Data records Start Marker
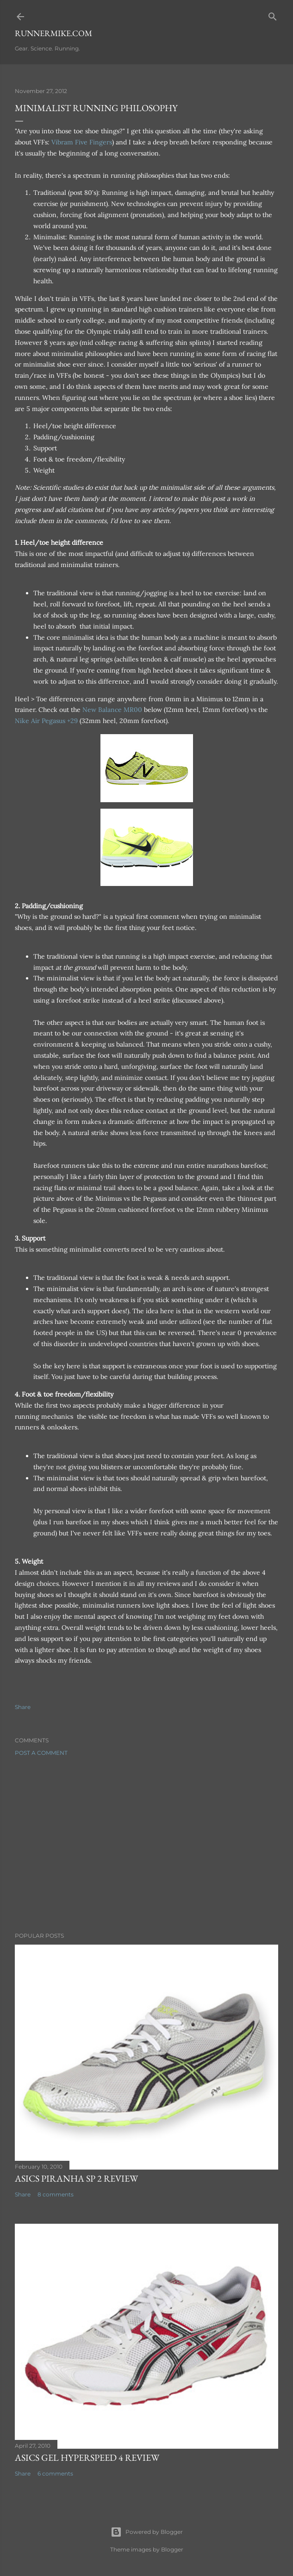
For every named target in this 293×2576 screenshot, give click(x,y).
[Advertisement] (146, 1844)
Data records End Marker
Data records Start Marker
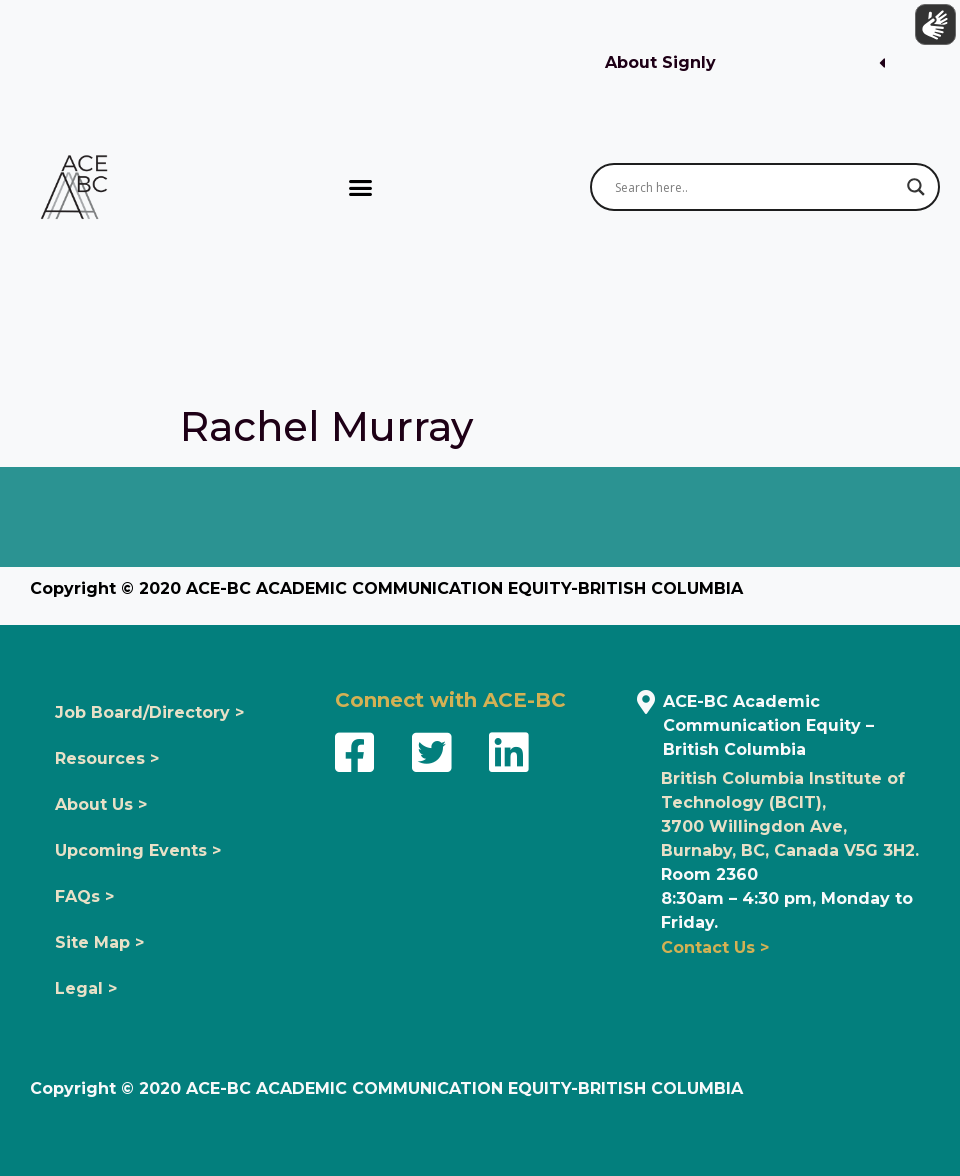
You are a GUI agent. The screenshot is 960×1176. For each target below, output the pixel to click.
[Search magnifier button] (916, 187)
Data records End Marker
Data records Start Marker
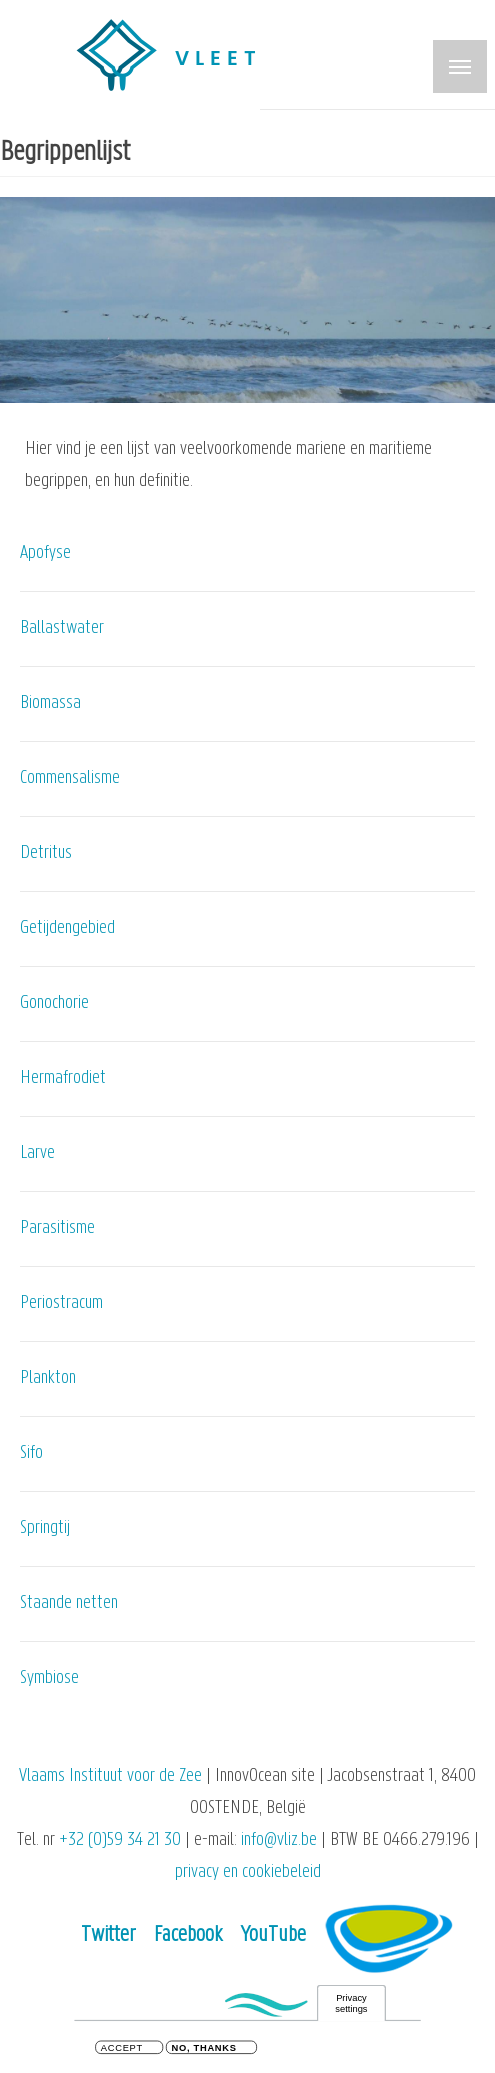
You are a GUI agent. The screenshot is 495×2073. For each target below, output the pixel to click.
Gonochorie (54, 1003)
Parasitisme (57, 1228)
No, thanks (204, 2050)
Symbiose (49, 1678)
Data records End Marker
● **Task to complete**: Transcribe, exactly and without additions, the lines of the records above, beginning with the line that contains "You are a GUI agent. The screenshot is 960×1176." and ending with the line that contains "[Search magnifier button] (916, 187)", both included.

● **Solution for this problem**:
You are a GUI agent. The screenshot is 960×1176. For each target below, output the pixel to click.
[Search magnifier button] (916, 187)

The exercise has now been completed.